For one out of four people, not driving is a part of their everyday life.
Disability Rights Washington provides free services to people with disabilities. They are a non-profit organization that protects the rights of people with disabilities statewide. Their mission is to advance dignity, equality, and self-determination of people with disabilities. We pursue justice on matters related to human and legal rights.
From October 22 to 29, Commute Seattle program manager, Olivia Holden, participated in the Week Without Driving. Read on to see how it went for her:
What were the biggest barriers?
The biggest barrier to getting where I needed to go was the timing of buses – they just need to be more frequent! I can better plan my trips with real-time travel information via the Transit App but it is not perfect. So when I saw a scheduled arrival, I immediately had to make a Plan B and Plan C if my bus does not arrive.

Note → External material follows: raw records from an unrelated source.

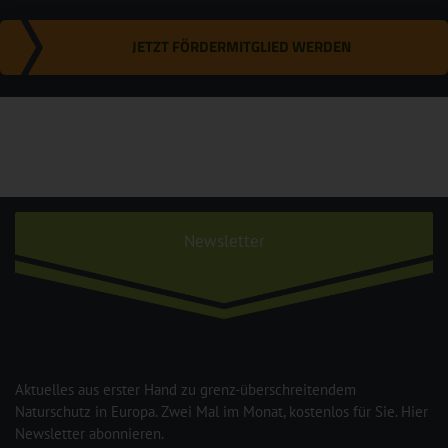
JETZT FÖRDERMITGLIED WERDEN
Newsletter
Aktuelles aus erster Hand zu grenz-überschreitendem
Naturschutz in Europa. Zwei Mal im Monat, kostenlos für Sie. Hier
Newsletter abonnieren.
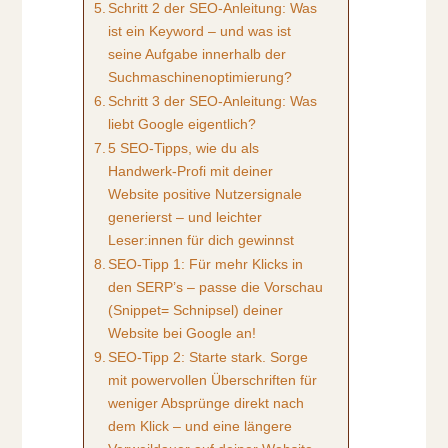
Schritt 2 der SEO-Anleitung: Was
ist ein Keyword – und was ist
seine Aufgabe innerhalb der
Suchmaschinenoptimierung?
Schritt 3 der SEO-Anleitung: Was
liebt Google eigentlich?
5 SEO-Tipps, wie du als
Handwerk-Profi mit deiner
Website positive Nutzersignale
generierst ­– und leichter
Leser:innen für dich gewinnst
SEO-Tipp 1: Für mehr Klicks in
den SERP’s – passe die Vorschau
(Snippet= Schnipsel) deiner
Website bei Google an!
SEO-Tipp 2: Starte stark. Sorge
mit powervollen Überschriften für
weniger Absprünge direkt nach
dem Klick – und eine längere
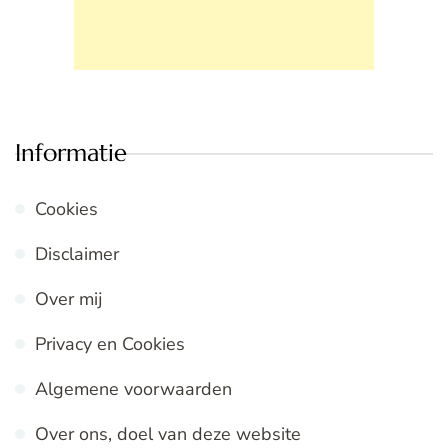
Informatie
Cookies
Disclaimer
Over mij
Privacy en Cookies
Algemene voorwaarden
Over ons, doel van deze website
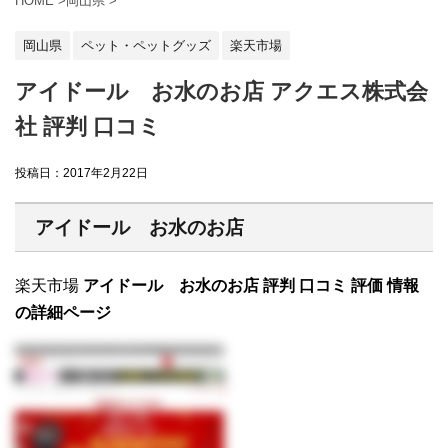
HOME
>
岡山県
>
岡山県
ペット・ペットグッズ
楽天市場
アイドール お水のお店 アクエス株式会
社 評判 口コミ
投稿日：
2017年2月22日
アイドール お水のお店
楽天市場
アイドール お水のお店 評判 口コミ 評価 情報
の詳細ページ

This hurts when you have to be on time for a doctor’s appointment that is an hour bus ride. A 10-minute setback and you can miss the appointment window and have to reschedule – the next available appointment could be weeks away.
Another huge barrier for me is lighting. I live in the Roxhill neighborhood near Westwood Village and there are streetlights but not nearly enough. Sidewalks and crosswalks can be dark and not well lit – making the most vulnerable even more vulnerable. Seattle winters are dark and rainy and it is the driver’s responsibility to look out for pedestrians and bicycles on roads and sidewalks.
What did you notice?
I am an able-bodied individual and I was hyper-aware of how this benefitted me during the Week Without Driving. I could scurry (safely) across intersections to board the approaching bus. I also noticed how my partner became quickly annoyed to be the only driver and how much of a burden that was for him.
What did you enjoy?
I used my bike to get to and from the grocery store. I had about 20 pounds of groceries in panniers and decided my bike rides better with the weight on the back. The store is only a 1/2 mile away and now I bike to and from the grocery store every time we need something. It actually takes less time to lock my bike at the rack than it does to drive there and find a parking spot. There is also something about wearing your helmet while grocery shopping that attracted a lot of looks and a few comments from my neighbors.

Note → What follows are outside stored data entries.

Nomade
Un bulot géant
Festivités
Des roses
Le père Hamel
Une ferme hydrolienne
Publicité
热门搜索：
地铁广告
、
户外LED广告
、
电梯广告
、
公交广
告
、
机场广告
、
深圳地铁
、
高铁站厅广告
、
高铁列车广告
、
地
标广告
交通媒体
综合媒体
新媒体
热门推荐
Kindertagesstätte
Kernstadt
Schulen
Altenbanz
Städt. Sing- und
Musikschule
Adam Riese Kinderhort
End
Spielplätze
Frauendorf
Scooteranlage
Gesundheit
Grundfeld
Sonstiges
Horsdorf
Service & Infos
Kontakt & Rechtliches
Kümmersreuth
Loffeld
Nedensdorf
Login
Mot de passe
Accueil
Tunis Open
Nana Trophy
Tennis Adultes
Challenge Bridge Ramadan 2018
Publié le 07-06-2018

I also enjoyed waiting for the bus in the Junction and seeing live music at Easy Street Records. This is something I would have never noticed or stopped to see if I would have driven myself. Drivers go straight from dinner to their cars. Transit riders (and people walking and rolling) stop by a shop or two on their way home.
My partner and I rode our bikes for pizza and a beer but forgot our locks. Thankfully, Talarico’s staff is awesome and had us bring our bikes inside. Now that is a bike-friendly business (but we still need more safe places to lock your bike)!
How did you do? Did you make it a week without driving yourself?
Yes! The week flew by and overall I probably made fewer trips and stayed home more. This would get lonely after a while and makes me appreciate getting out and experiencing my community.